What are the Advantages and Disadvantages of NFO
In this article, we are going to discuss NFO with its advantages and disadvantages. So let’s begin with NFO understanding first. Any asset management company that launches a new mutual fund scheme in the market to raise capital refers to NFO (i.e. New fund offers).
It’s very much similar to IPO when a company wants to raise capital & take a route via IPO wherein companies shared are to be purchased for the first time.
NFO gets launch to buy securities like shares, govt. bonds etc. from the market.
An investor can apply for an NFO only for a limited time period. Therefore, NFOs are functional on a first-come-first-serve basis. Investors can purchase an NFO unit of the mutual fund scheme at an introductory price. This price is fixed at Rs. 10 per unit. Once the stipulated time period completes. Thereafter, the units of the fund can be purchased at an offer prevailing at that point in time.
As per regulatory body SEBI, an NFO can be active for the first 30 days from the launch date. The offer price to subscribe is Rs.10 only. Once the new fund offer closes,
the collected amount will be utilized in buying securities of different publicly traded companies depending upon the scope of the fund.
Post closure any trade of the respective mutual fund has to be done on NAV.
It’s a very profitable deal for investors as they get access to respective units at a very nominal cost of Rs.10.
Therefore, the realization of the profits at a later date will be huge.

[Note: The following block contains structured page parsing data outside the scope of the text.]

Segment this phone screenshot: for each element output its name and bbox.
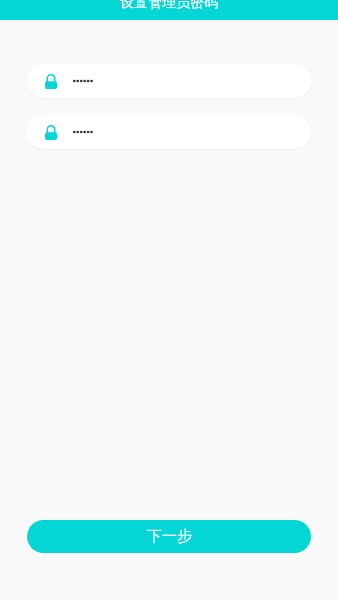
button[interactable]: 管理员密码 <box>26 64 312 98</box>
button[interactable]: 下一步 <box>27 520 311 553</box>
staticText: 设置管理员密码 <box>120 0 218 12</box>
button[interactable]: 确认管理员密码 <box>26 115 312 149</box>
staticText: 下一步 <box>147 527 192 546</box>
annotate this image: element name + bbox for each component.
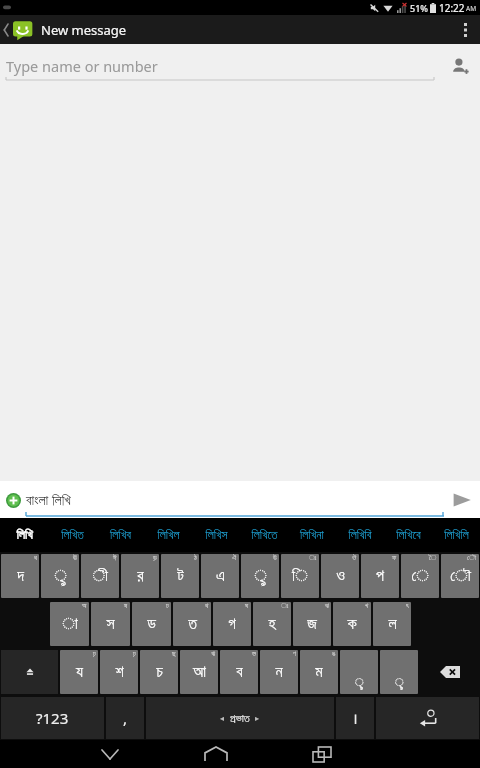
staticText: লিখি	[16, 529, 33, 541]
button[interactable]: লিখিতে	[240, 518, 288, 552]
staticText: ও	[336, 568, 345, 584]
staticText: হ	[268, 616, 276, 632]
staticText: ঝ	[325, 602, 329, 609]
button[interactable]: Home	[192, 740, 240, 768]
button[interactable]: ঠ	[161, 554, 199, 598]
button[interactable]: Type name or number	[6, 51, 434, 81]
button[interactable]: ঈ	[81, 554, 119, 598]
staticText: 12:22	[439, 1, 465, 15]
staticText: লিখিতে	[251, 529, 278, 541]
button[interactable]: থ	[173, 602, 211, 646]
button[interactable]: ?123	[1, 697, 104, 739]
staticText: ঊ	[73, 554, 77, 561]
staticText: লিখিস	[205, 529, 228, 541]
staticText: প	[376, 568, 384, 584]
button[interactable]: ণ	[260, 650, 298, 694]
staticText: ে	[411, 568, 429, 584]
staticText: ৌ	[467, 554, 477, 561]
staticText: ৢ	[54, 568, 67, 584]
staticText: ▸	[255, 714, 260, 723]
button[interactable]: Shift	[1, 650, 58, 694]
staticText: ন	[275, 664, 283, 680]
button[interactable]: উ	[241, 554, 279, 598]
button[interactable]: ঐ	[201, 554, 239, 598]
button[interactable]: ঝ	[293, 602, 331, 646]
button[interactable]: Recent apps	[298, 740, 346, 768]
staticText: Type name or number	[6, 56, 158, 76]
button[interactable]: ঔ	[321, 554, 359, 598]
button[interactable]: লিখিল	[144, 518, 192, 552]
button[interactable]: Space	[146, 697, 334, 739]
staticText: প্রভাত	[230, 713, 250, 724]
button[interactable]: ঋ	[180, 650, 218, 694]
button[interactable]: লিখিনা	[288, 518, 336, 552]
button[interactable]: লিখিবি	[336, 518, 384, 552]
button[interactable]: ঘ	[213, 602, 251, 646]
button[interactable]: ৢ	[380, 650, 418, 694]
staticText: ট	[177, 568, 184, 584]
staticText: ল	[388, 616, 397, 632]
button[interactable]: ৈ	[401, 554, 439, 598]
staticText: ভ	[252, 650, 256, 657]
staticText: া	[62, 616, 78, 632]
staticText: ছ	[172, 650, 176, 657]
button[interactable]: ঃ	[253, 602, 291, 646]
staticText: লিখিত	[61, 529, 84, 541]
staticText: ম	[315, 664, 323, 680]
button[interactable]: Enter	[376, 697, 479, 739]
staticText: New message	[41, 21, 127, 39]
button[interactable]: ঢ	[132, 602, 171, 646]
button[interactable]: Navigate up	[0, 15, 127, 44]
button[interactable]: ষ	[91, 602, 130, 646]
staticText: ৢ	[355, 677, 364, 688]
staticText: এ	[216, 568, 225, 584]
staticText: ড়	[153, 554, 157, 561]
button[interactable]: লিখিত	[48, 518, 96, 552]
staticText: ঔ	[352, 554, 357, 561]
button[interactable]: ঊ	[41, 554, 79, 598]
button[interactable]: ঢ়	[60, 650, 98, 694]
button[interactable]: খ	[333, 602, 371, 646]
staticText: অ	[82, 602, 87, 609]
button[interactable]: Add attachment	[0, 487, 26, 513]
staticText: ◂	[220, 714, 225, 723]
button[interactable]: ড়	[121, 554, 159, 598]
staticText: লিখিব	[110, 529, 131, 541]
button[interactable]: ,	[106, 697, 144, 739]
button[interactable]: More options	[450, 15, 480, 44]
button[interactable]: বাংলা লিখি	[26, 481, 444, 518]
button[interactable]: ভ	[220, 650, 258, 694]
staticText: ঃ	[281, 602, 289, 609]
staticText: ঐ	[232, 554, 237, 561]
button[interactable]: Send	[444, 481, 480, 518]
button[interactable]: ৢ	[340, 650, 378, 694]
button[interactable]: Back	[86, 740, 134, 768]
button[interactable]: লিখিব	[96, 518, 144, 552]
staticText: ত	[188, 616, 197, 632]
button[interactable]: ৎ	[373, 602, 411, 646]
staticText: থ	[205, 602, 209, 609]
button[interactable]: ধ	[1, 554, 39, 598]
staticText: খ	[365, 602, 369, 609]
button[interactable]: লিখিবে	[384, 518, 432, 552]
staticText: ক	[347, 616, 357, 632]
button[interactable]: Backspace	[420, 649, 479, 695]
staticText: ।	[352, 708, 358, 728]
button[interactable]: ।	[336, 697, 374, 739]
button[interactable]: লিখি	[0, 518, 48, 552]
staticText: গ	[228, 616, 236, 632]
button[interactable]: ফ	[361, 554, 399, 598]
staticText: শ	[115, 664, 124, 680]
button[interactable]: ঃ	[281, 554, 319, 598]
button[interactable]: লিখিস	[192, 518, 240, 552]
staticText: ঙ	[332, 650, 336, 657]
button[interactable]: ঙ	[300, 650, 338, 694]
button[interactable]: ছ	[140, 650, 178, 694]
button[interactable]: ঢ়	[100, 650, 138, 694]
staticText: লিখিনা	[300, 529, 324, 541]
button[interactable]: ৌ	[441, 554, 479, 598]
staticText: বাংলা লিখি	[26, 490, 71, 509]
button[interactable]: অ	[50, 602, 89, 646]
button[interactable]: লিখিলি	[432, 518, 480, 552]
button[interactable]: Add recipient from contacts	[440, 46, 480, 86]
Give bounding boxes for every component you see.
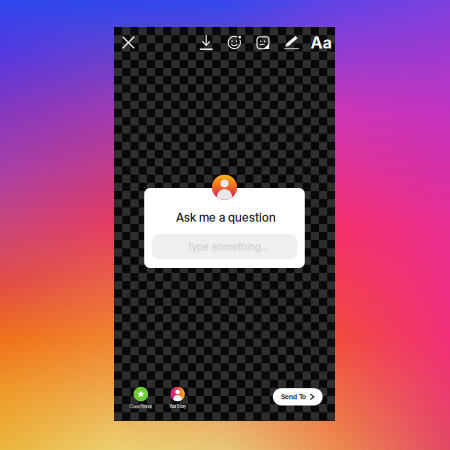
- button[interactable]: Effects: [227, 35, 242, 50]
- button[interactable]: Close Friends: [129, 387, 152, 409]
- staticText: Aa: [311, 33, 332, 52]
- staticText: Send To: [281, 393, 306, 401]
- button[interactable]: Save to camera roll: [199, 34, 213, 50]
- staticText: Ask me a question: [176, 210, 276, 225]
- staticText: Your Story: [169, 404, 186, 409]
- staticText: Close Friends: [129, 404, 152, 409]
- button[interactable]: Your Story: [169, 387, 186, 409]
- button[interactable]: Stickers: [256, 36, 270, 50]
- staticText: Type something...: [187, 240, 267, 253]
- button[interactable]: Draw: [284, 36, 299, 50]
- button[interactable]: Text: [311, 33, 332, 52]
- button[interactable]: Send To: [273, 388, 323, 406]
- button[interactable]: Close: [122, 36, 135, 49]
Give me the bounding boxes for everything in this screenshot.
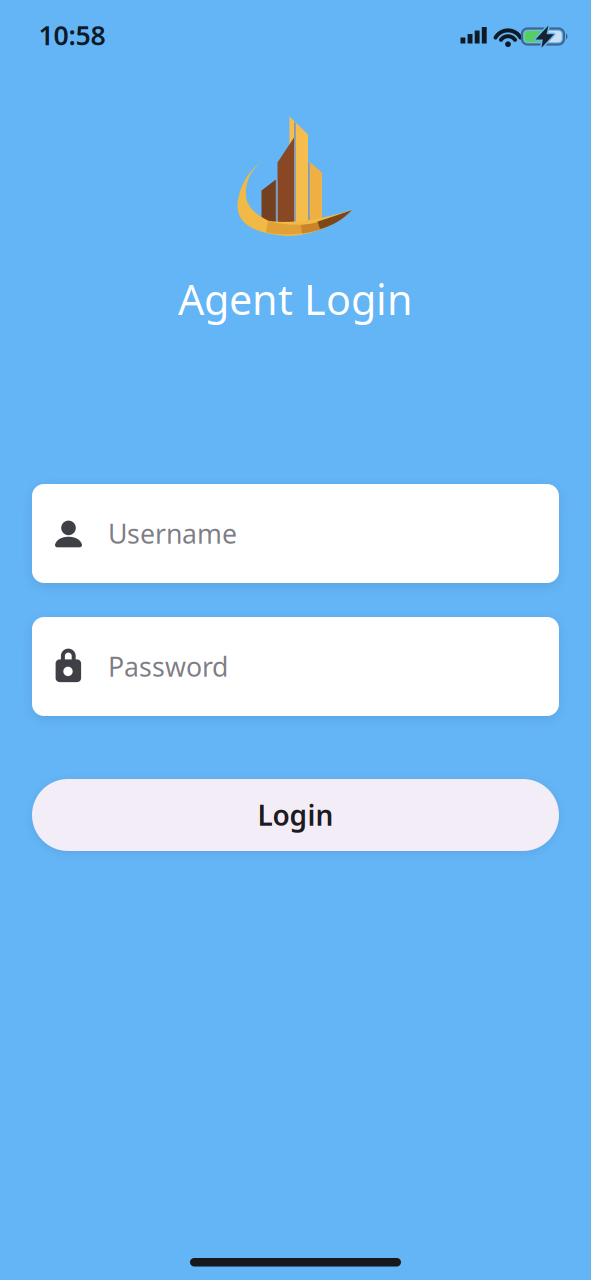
button[interactable]: Login — [32, 779, 559, 851]
staticText: Agent Login — [178, 272, 413, 326]
button[interactable]: Password — [32, 617, 559, 716]
button[interactable]: Username — [32, 484, 559, 583]
staticText: Username — [108, 516, 237, 551]
staticText: 10:58 — [38, 17, 106, 53]
staticText: Password — [108, 649, 228, 684]
staticText: Login — [258, 796, 334, 834]
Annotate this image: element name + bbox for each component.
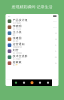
staticText: 昨天	[55, 38, 57, 40]
button[interactable]: 微信	[12, 79, 20, 86]
button[interactable]: 赵敏敏	[6, 60, 58, 66]
staticText: 周日	[55, 56, 57, 58]
staticText: 好的，下午三点见	[13, 28, 21, 30]
button[interactable]: 张建国	[6, 36, 58, 42]
staticText: 产品设计组	[13, 19, 28, 22]
button[interactable]: 刘芳	[6, 48, 58, 54]
button[interactable]: 产品设计组	[6, 18, 58, 24]
staticText: 技术交流群	[13, 55, 28, 58]
staticText: 在吗，方便打电话吗	[13, 52, 22, 54]
staticText: 9:41	[8, 15, 10, 17]
staticText: 周一	[55, 44, 57, 46]
staticText: 李晓明	[13, 25, 22, 28]
button[interactable]: 通讯录	[20, 79, 28, 86]
staticText: 收到，谢谢！	[13, 40, 19, 42]
staticText: 周一	[55, 50, 57, 52]
staticText: 昨天	[55, 32, 57, 34]
staticText: 09:32	[53, 20, 57, 22]
button[interactable]: 王小美	[6, 30, 58, 36]
staticText: 刚上传了新版原型	[13, 22, 21, 24]
staticText: 王小美	[13, 30, 22, 34]
button[interactable]: 李晓明	[6, 24, 58, 30]
staticText: 赵敏敏	[13, 61, 22, 64]
staticText: 本周数据周报已发布	[13, 46, 22, 48]
staticText: 09:10	[53, 26, 57, 28]
button[interactable]: 发现	[36, 79, 44, 86]
staticText: 运营通知	[13, 43, 25, 46]
staticText: 周六	[55, 62, 57, 64]
staticText: 刘芳	[13, 49, 19, 52]
button[interactable]: 发布	[28, 79, 36, 86]
staticText: 明白了 👌	[13, 64, 18, 66]
staticText: 陈工：已经修复了	[13, 58, 21, 60]
button[interactable]: 我	[44, 79, 52, 86]
staticText: 发现精彩瞬间 记录生活	[12, 4, 52, 9]
staticText: 张建国	[13, 37, 22, 40]
button[interactable]: 技术交流群	[6, 54, 58, 60]
staticText: [图片]	[13, 34, 15, 36]
button[interactable]: 运营通知	[6, 42, 58, 48]
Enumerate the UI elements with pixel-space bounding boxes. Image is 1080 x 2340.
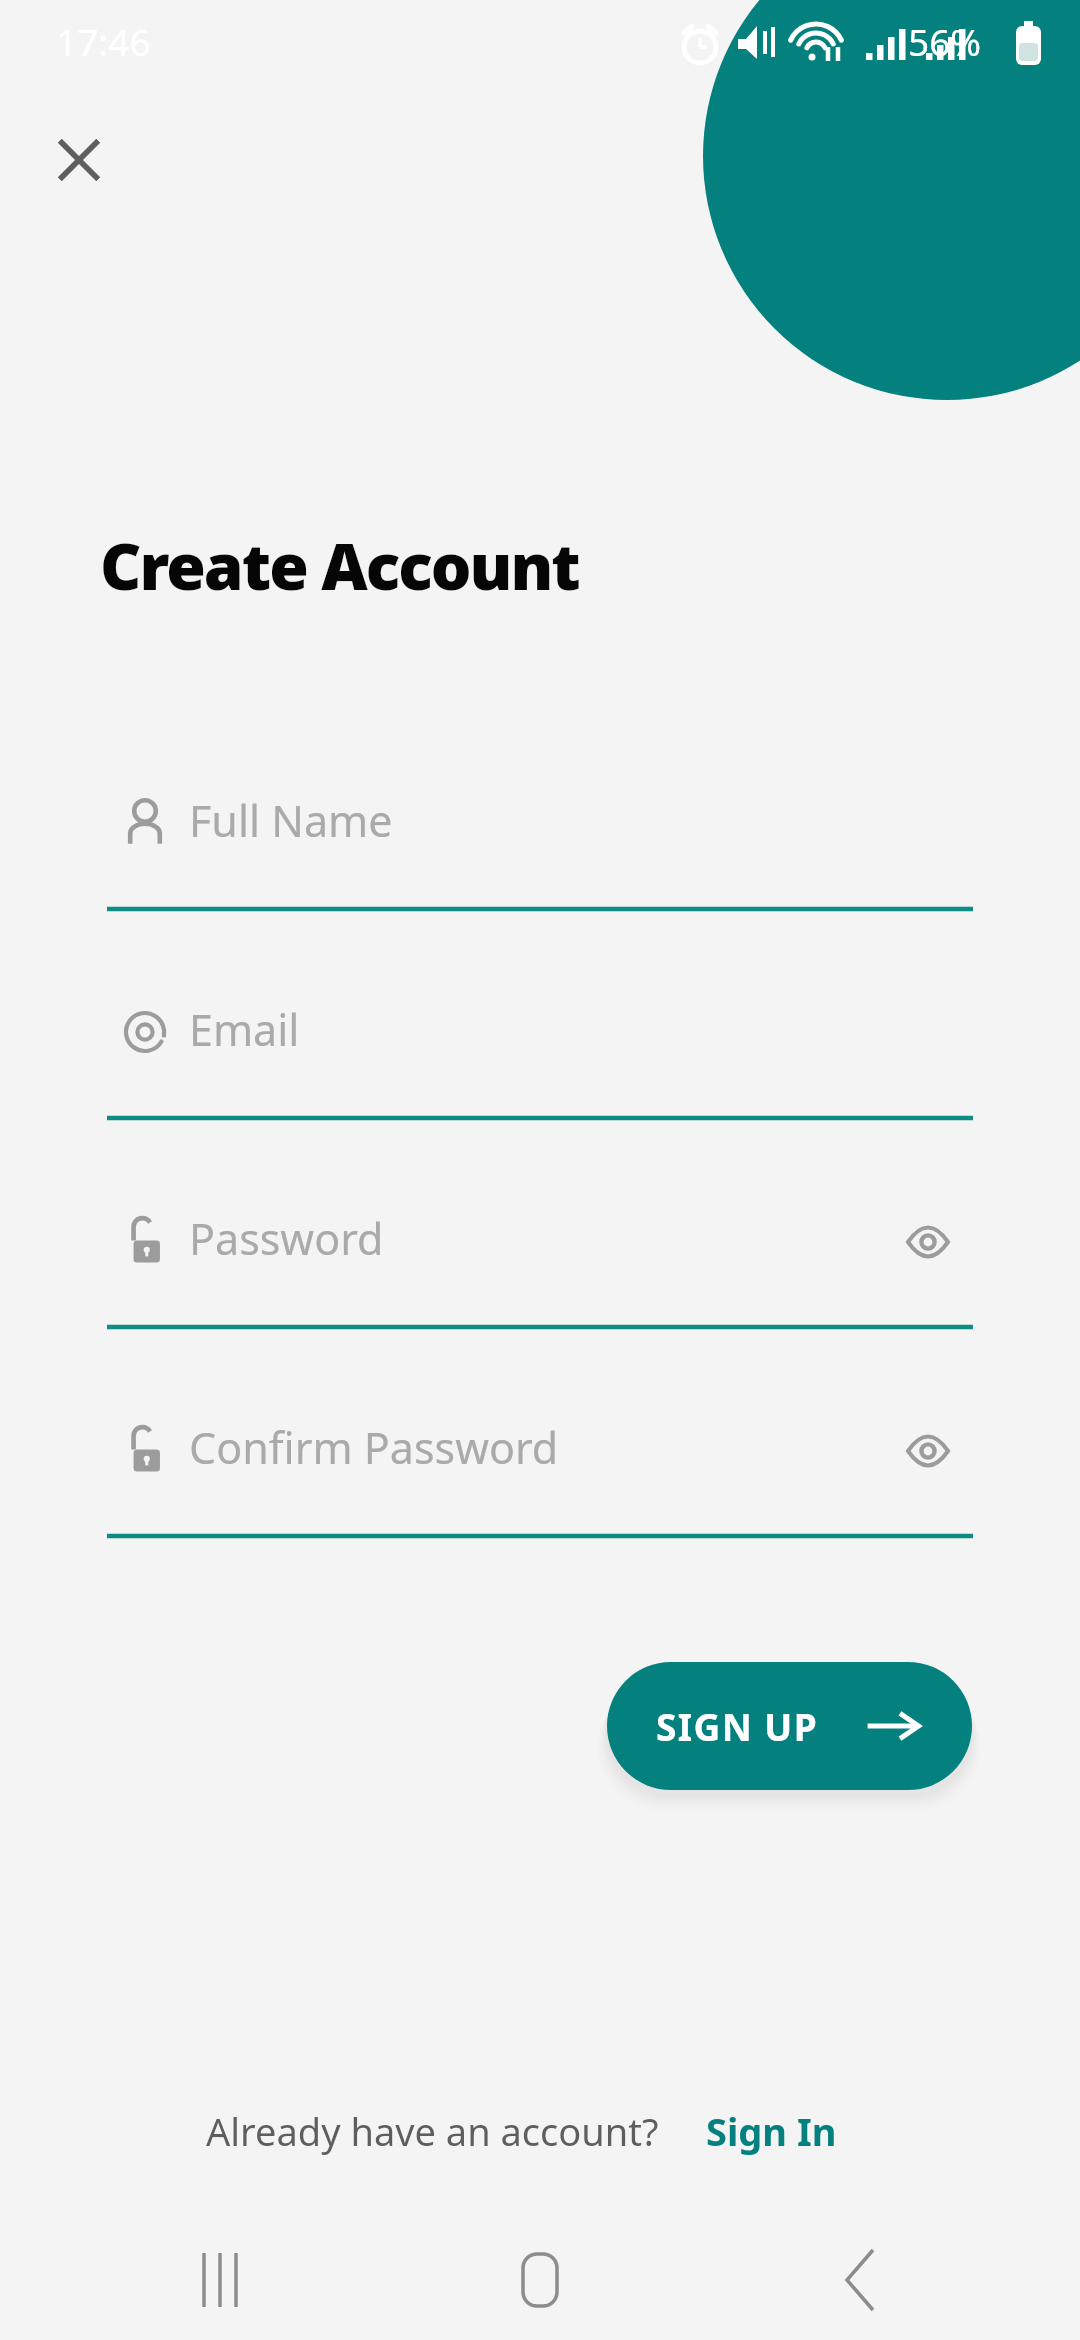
button[interactable]: Show password xyxy=(883,1197,973,1287)
button[interactable]: Close xyxy=(31,112,127,208)
staticText: Email xyxy=(189,1000,300,1059)
staticText: Already have an account? xyxy=(206,2105,659,2157)
staticText: 56% xyxy=(908,16,982,66)
staticText: Sign In xyxy=(706,2105,837,2157)
button[interactable]: Home xyxy=(490,2230,590,2330)
button[interactable]: Password xyxy=(107,1175,973,1331)
staticText: 17:46 xyxy=(56,16,151,66)
button[interactable]: Full Name xyxy=(107,757,973,913)
staticText: Password xyxy=(189,1209,384,1268)
staticText: Full Name xyxy=(189,791,393,850)
staticText: SIGN UP xyxy=(656,1701,819,1751)
button[interactable]: Recents xyxy=(170,2230,270,2330)
button[interactable]: Email xyxy=(107,966,973,1122)
button[interactable]: Back xyxy=(810,2230,910,2330)
button[interactable]: Sign In xyxy=(706,2094,856,2168)
button[interactable]: Already have an account? xyxy=(206,2094,676,2168)
button[interactable]: Confirm Password xyxy=(107,1384,973,1540)
staticText: Create Account xyxy=(100,522,579,609)
button[interactable]: Show password xyxy=(883,1406,973,1496)
button[interactable]: SIGN UP xyxy=(607,1662,972,1790)
staticText: Confirm Password xyxy=(189,1418,559,1477)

Let’s dive into the advantages and disadvantages which NFO offers:
Definitely, an investment in NFO has advantages for investors in different aspects.
Opportunity to Invest in a New scheme: As an investor, you get an opportunity to invest in a new fund that is launched to meet the specific requirements of a particular set of investors.
No large flows: Investors can only invest in closed-ended funds via NFO. As a result, fund managers can select a good amount of securities as per the objective of the scheme.
In addition, they can monitor and track the funds,
if it’s not on track then can strategize accordingly to meet the ends.
Flexibility: There is a great deal of flexibility in investing your money in the market. As NFO offers flexibility to fund managers to time the investment amount with the timing of the market. In case the market is not performing well at the time of NFO launch.
Certainly, the fund manager can hold the fund to invest at a later time when the market is right to invest.
Expert Knowledge: As an investor, you should remain invested in the funds rather than timing the market as for that purpose you have invested in NFO. So that worries can be looked after by your fund manager. Fund managers are experts in this field hence they are managing the funds on behalf of investors.
Lock-in supports: As discussed above only closed-ended funds can be launched via NFO hence is there will be min lock-in period for the investors to remain invested. Inequity markets, due to panics & manics investors pull out the money once the market goes bearish.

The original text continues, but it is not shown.